> _Work to complete_
Give back an exact copy of the lines in the records below, from the line that has "Masalah Nark" through the line that has "calidad que se", and nothing besides.
══════
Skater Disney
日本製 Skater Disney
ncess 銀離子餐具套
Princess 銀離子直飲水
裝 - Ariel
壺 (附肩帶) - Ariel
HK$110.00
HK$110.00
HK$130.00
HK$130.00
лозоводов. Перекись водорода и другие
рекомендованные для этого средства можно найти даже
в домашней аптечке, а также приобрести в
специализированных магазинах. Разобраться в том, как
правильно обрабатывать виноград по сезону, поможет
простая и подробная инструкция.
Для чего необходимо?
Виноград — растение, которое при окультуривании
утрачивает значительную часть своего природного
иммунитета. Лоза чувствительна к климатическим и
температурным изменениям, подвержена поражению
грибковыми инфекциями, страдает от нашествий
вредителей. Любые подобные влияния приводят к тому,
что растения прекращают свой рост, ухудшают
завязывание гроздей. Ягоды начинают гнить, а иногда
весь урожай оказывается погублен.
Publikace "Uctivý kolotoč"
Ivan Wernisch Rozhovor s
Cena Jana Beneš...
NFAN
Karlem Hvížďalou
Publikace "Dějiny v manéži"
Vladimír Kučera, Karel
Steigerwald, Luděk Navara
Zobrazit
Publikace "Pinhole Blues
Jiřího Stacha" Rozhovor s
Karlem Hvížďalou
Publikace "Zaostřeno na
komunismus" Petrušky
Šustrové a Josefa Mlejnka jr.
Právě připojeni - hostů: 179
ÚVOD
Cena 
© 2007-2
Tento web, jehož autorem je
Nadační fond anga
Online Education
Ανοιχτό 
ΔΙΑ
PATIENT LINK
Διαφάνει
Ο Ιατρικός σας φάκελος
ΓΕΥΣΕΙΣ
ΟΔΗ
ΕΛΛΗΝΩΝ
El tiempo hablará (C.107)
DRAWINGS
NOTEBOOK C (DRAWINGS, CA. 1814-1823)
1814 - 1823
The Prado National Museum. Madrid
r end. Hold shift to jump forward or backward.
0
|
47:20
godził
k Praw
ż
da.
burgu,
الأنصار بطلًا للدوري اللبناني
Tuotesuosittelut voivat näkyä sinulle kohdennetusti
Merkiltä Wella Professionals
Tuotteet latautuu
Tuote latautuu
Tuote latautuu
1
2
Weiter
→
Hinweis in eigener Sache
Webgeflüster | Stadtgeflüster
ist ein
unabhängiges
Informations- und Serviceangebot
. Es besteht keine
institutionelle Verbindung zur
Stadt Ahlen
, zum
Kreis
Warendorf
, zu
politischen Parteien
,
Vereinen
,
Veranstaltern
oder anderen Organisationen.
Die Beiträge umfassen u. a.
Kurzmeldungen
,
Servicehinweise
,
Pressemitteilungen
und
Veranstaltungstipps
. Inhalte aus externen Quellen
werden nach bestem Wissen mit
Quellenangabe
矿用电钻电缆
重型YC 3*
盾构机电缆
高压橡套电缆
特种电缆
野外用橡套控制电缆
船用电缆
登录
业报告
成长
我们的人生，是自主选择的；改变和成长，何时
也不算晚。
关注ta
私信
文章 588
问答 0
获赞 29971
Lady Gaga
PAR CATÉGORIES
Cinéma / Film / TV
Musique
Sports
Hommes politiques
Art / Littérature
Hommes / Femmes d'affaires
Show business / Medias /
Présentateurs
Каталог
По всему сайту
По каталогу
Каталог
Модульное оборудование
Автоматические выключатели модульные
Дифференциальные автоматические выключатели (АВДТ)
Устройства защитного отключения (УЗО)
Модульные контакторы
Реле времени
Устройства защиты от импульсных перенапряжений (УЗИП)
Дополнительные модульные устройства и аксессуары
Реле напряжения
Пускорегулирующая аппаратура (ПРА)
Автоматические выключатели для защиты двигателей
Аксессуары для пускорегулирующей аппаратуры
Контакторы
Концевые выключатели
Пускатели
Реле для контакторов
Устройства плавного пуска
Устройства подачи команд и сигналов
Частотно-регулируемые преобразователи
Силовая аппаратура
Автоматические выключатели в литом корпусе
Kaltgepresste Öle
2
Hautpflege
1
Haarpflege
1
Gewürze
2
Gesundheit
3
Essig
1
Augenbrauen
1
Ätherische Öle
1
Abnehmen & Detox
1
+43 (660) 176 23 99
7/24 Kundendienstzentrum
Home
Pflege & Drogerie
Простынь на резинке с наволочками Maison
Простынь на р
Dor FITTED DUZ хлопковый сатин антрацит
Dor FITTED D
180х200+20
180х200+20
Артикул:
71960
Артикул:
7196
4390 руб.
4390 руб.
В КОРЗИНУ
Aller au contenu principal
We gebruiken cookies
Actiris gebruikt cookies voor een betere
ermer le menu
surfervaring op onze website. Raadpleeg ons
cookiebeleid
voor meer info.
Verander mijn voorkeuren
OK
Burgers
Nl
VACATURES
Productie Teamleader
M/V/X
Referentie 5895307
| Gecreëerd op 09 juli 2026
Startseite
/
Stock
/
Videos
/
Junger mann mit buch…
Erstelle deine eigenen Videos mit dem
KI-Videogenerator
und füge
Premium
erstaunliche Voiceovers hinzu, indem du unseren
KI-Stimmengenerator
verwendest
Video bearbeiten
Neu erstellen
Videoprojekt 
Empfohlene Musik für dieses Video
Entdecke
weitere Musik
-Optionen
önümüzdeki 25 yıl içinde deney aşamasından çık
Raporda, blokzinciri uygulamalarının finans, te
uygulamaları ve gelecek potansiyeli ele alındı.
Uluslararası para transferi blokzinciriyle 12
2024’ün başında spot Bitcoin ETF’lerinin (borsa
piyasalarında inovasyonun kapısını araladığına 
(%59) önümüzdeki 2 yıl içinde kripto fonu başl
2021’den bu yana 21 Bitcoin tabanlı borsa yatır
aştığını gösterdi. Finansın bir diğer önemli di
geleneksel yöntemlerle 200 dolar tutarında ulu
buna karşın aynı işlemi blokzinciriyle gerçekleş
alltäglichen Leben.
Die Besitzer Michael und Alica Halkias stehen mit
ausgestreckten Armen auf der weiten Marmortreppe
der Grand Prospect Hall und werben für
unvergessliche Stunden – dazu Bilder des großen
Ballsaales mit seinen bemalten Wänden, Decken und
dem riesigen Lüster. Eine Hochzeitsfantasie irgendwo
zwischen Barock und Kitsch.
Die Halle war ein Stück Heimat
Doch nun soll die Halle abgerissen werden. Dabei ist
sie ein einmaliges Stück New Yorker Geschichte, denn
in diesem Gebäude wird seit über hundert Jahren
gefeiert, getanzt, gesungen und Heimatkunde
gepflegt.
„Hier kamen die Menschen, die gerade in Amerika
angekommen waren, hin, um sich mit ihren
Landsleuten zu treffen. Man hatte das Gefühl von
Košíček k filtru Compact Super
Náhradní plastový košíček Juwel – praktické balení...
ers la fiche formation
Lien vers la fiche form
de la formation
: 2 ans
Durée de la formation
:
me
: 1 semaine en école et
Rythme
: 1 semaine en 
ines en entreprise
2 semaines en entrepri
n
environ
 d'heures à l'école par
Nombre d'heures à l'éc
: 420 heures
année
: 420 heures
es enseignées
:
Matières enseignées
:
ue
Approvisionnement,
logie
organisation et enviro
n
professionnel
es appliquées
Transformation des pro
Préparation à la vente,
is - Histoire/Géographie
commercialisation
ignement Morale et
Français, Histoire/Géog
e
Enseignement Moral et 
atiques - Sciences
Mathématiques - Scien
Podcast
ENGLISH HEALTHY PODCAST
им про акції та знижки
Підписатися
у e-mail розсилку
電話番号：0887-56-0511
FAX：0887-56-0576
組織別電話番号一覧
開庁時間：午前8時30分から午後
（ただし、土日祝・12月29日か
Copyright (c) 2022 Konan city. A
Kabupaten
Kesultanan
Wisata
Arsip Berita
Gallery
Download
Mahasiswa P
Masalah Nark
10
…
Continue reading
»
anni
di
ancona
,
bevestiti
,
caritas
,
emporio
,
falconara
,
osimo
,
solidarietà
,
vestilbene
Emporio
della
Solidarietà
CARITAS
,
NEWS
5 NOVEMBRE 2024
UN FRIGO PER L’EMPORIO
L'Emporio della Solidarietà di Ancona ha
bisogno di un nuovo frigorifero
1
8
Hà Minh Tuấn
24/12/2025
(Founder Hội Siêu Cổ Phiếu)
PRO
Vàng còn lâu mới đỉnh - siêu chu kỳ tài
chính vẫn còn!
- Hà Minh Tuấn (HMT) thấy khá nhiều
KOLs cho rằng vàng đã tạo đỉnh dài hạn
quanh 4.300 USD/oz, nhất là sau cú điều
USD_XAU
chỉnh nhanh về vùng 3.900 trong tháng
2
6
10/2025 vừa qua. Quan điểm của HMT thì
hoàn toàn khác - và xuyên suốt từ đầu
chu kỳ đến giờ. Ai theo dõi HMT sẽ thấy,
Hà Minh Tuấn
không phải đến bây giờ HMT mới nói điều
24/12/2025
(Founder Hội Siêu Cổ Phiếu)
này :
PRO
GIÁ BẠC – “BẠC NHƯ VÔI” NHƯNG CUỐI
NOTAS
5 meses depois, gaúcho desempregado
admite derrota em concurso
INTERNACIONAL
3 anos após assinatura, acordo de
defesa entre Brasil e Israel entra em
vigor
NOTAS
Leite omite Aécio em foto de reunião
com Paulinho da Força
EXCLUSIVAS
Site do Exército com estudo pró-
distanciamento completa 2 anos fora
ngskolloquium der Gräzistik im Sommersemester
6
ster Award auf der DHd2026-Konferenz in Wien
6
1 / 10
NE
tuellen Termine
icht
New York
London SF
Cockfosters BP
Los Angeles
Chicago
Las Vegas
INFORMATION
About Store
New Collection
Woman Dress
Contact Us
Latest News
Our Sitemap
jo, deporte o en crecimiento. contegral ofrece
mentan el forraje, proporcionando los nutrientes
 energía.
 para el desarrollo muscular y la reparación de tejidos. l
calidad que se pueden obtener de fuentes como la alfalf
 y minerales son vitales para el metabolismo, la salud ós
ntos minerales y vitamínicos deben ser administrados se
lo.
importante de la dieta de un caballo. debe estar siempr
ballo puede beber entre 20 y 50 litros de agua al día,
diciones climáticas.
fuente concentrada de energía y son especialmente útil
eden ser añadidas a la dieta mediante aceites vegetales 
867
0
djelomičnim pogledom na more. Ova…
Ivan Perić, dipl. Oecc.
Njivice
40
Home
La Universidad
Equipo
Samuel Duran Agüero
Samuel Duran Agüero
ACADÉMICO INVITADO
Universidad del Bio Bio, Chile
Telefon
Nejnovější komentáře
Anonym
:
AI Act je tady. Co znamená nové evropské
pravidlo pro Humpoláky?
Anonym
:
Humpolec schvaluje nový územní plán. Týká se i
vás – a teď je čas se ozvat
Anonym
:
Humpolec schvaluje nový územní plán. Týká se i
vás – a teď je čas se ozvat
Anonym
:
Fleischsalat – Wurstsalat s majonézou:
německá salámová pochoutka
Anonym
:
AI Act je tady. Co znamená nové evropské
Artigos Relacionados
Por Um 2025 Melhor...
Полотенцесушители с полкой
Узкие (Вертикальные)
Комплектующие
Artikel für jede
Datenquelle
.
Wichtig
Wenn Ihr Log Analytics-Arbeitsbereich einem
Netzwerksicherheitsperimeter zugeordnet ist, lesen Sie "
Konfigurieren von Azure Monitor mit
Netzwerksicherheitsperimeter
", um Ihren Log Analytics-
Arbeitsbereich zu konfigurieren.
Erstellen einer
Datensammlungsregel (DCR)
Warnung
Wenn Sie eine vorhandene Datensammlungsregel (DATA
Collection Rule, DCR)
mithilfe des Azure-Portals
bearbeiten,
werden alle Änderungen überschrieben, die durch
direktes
══════
> _Exercise output_
Masalah Nark
10
…
Continue reading
»
anni
di
ancona
,
bevestiti
,
caritas
,
emporio
,
falconara
,
osimo
,
solidarietà
,
vestilbene
Emporio
della
Solidarietà
CARITAS
,
NEWS
5 NOVEMBRE 2024
UN FRIGO PER L’EMPORIO
L'Emporio della Solidarietà di Ancona ha
bisogno di un nuovo frigorifero
1
8
Hà Minh Tuấn
24/12/2025
(Founder Hội Siêu Cổ Phiếu)
PRO
Vàng còn lâu mới đỉnh - siêu chu kỳ tài
chính vẫn còn!
- Hà Minh Tuấn (HMT) thấy khá nhiều
KOLs cho rằng vàng đã tạo đỉnh dài hạn
quanh 4.300 USD/oz, nhất là sau cú điều
USD_XAU
chỉnh nhanh về vùng 3.900 trong tháng
2
6
10/2025 vừa qua. Quan điểm của HMT thì
hoàn toàn khác - và xuyên suốt từ đầu
chu kỳ đến giờ. Ai theo dõi HMT sẽ thấy,
Hà Minh Tuấn
không phải đến bây giờ HMT mới nói điều
24/12/2025
(Founder Hội Siêu Cổ Phiếu)
này :
PRO
GIÁ BẠC – “BẠC NHƯ VÔI” NHƯNG CUỐI
NOTAS
5 meses depois, gaúcho desempregado
admite derrota em concurso
INTERNACIONAL
3 anos após assinatura, acordo de
defesa entre Brasil e Israel entra em
vigor
NOTAS
Leite omite Aécio em foto de reunião
com Paulinho da Força
EXCLUSIVAS
Site do Exército com estudo pró-
distanciamento completa 2 anos fora
ngskolloquium der Gräzistik im Sommersemester
6
ster Award auf der DHd2026-Konferenz in Wien
6
1 / 10
NE
tuellen Termine
icht
New York
London SF
Cockfosters BP
Los Angeles
Chicago
Las Vegas
INFORMATION
About Store
New Collection
Woman Dress
Contact Us
Latest News
Our Sitemap
jo, deporte o en crecimiento. contegral ofrece
mentan el forraje, proporcionando los nutrientes
 energía.
 para el desarrollo muscular y la reparación de tejidos. l
calidad que se pueden obtener de fuentes como la alfalf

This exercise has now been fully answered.